Ringo Starr garde un excellent souvenir du tournage d’Abbey Road des Beatles, malgré la situation du groupe à l’époque. Les querelles intestines avaient mis les Fab Four au bord de l’éclatement définitif, mais le groupe s’est ressaisi et a réalisé un album rare, dont la réputation semble continuer à grandir près de 55 ans plus tard. Ringo a déclaré que certains de ses souvenirs les plus forts de la réalisation d’Abbey Road sont ceux du groupe jouant à nouveau ensemble, mais il a admis avoir une raison plus égoïste d’aimer ces sessions.
Le meilleur travail de Ringo à la batterie avec les Beatles a eu lieu sur « Abbey Road ».
Ringo a un jour qualifié « Rain » de chanson bizarre des Beatles, car il n’a jamais joué un rythme comme celui-là. Il a également réalisé une performance pour la postérité sur « Tomorrow Never Knows », mais c’est sur Abbey Road que Ringo a brillé.
« Come Together » et le solo de batterie sur « The End » qu’il n’osait pas jouer en sont des exemples évidents. Pourtant, Ringo joue aussi habilement de la batterie sur la tendre ballade « Something » de George Harrison, et il se donne à fond dans le medley de la face 2. Des chansons comme « You Never Give Me Your Money », « Polythene Pam » et « Carry That Weight » sont des performances sournoises et puissantes de Ringo. C’est peut-être la raison pour laquelle il a dit que le medley était son moment préféré sur l’album avec les Beatles.
Le fait que les quatre Beatles aient mis de côté leurs différences pour réaliser un chef-d’œuvre est un des points forts de la réalisation de l’album. Pourtant, Ringo a dit un jour qu’il avait une raison égocentrique d’aimer les sessions d’Abbey Road.
La raison égocentrique de Ringo Starr pour laquelle il a de bons souvenirs des sessions d' »Abbey Road ».
Les Beatles ont connu des moments difficiles lors de l’enregistrement du White Album. Ringo a quitté le groupe, Paul McCartney et John Lennon ont failli se battre en studio, et John et George Harrison l’ont fait.
Tout n’a pas été oublié ou pardonné lors de l’enregistrement d’Abbey Road, mais Ringo a déclaré à l’émission australienne Today (via YouTube) que le fait de s’asseoir et de jouer ensemble est un souvenir impérissable de ces sessions. Pourtant, le batteur aux compétences impressionnantes avait une autre raison égocentrique d’aimer les sessions d’Abbey Road :
« L’un des souvenirs les plus marquants est que j’avais ce nouveau kit, le kit en érable que nous appelions ainsi parce qu’il était en érable et qu’il avait des têtes en tissu. Je n’avais jamais eu de têtes en tissu pendant toutes ces années ; elles étaient toujours en plastique. Et leur profondeur m’a époustouflé. Si vous écoutez cet album, chaque morceau contient du boogie de tom-tom. « Bathroom Window » en est un bon exemple. »
Ringo Starr révèle sa raison égocentrique d’aimer les sessions d’Abbey Road.
En regardant le concert sur le toit ou la docusérie The Beatles : Get Back docuseries, on peut voir ce qui ressemble à des torchons à vaisselle drapés sur la batterie de Ringo. Le tissu amortit une partie du bruit et rend le son plus doux. Combiné avec la construction en érable, Ringo a obtenu un son comme il n’en avait jamais eu auparavant. Il n’est pas étonnant que certains de ses morceaux les plus inspirés aient été joués sur Abbey Road.
Comment le dernier album des Beatles se compare-t-il aux autres ?
Malgré des égos qui s’entrechoquent et une tension permanente, les Beatles ont réalisé un bijou avec Abbey Road.
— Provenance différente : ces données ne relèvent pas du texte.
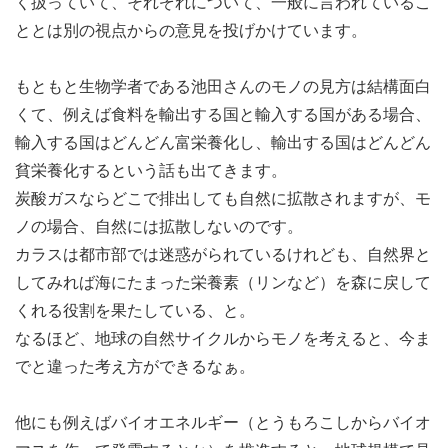
く扱っていて、それぞれについて、一般に言われているこ
ととは別の視点からの意見を投げかけています。
もともと生物学者である池田さんのモノの見方は結構面白
くて、例えば食料を輸出する国と輸入する国がある場合、
輸入する国はどんどん富栄養化し、輸出する国はどんどん
貧栄養化するという話も出てきます。
炭酸ガスならどこで排出しても自然に拡散されますが、モ
ノの場合、自然には拡散しないのです。
カラスは都市部では迷惑がられているけれども、自然界と
してみれば海にたまった栄養素（リンなど）を森に戻して
くれる役割を果たしている、と。
なるほど、地球の自然サイクルからモノを考えると、今ま
でと違った考え方ができるなぁ。
他にも例えばバイオエネルギー（とうもろこしからバイオ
Il montre chaque Beatle au sommet de son art. Ringo a droit à son propre morceau avec « Octopus’s Garden ». Le pot-pourri est un méli-mélo qui fonctionne tant bien que mal. En écoutant l’album du début à la fin, il est facile de comprendre pourquoi il est considéré comme l’un des meilleurs albums des Beatles.
Tous les albums des Fab Four se sont bien vendus, mais Abbey Road se distingue des autres. La Recording Industry Association of America l’a certifié disque d’or une semaine avant sa sortie, ce qui signifie qu’il s’est vendu à plus de 500 000 exemplaires sur la base des seules précommandes.
Les fans ont adoré l’album, et Ringo Starr a adoré le réaliser, même s’il avait une raison égocentrique d’être de cet avis.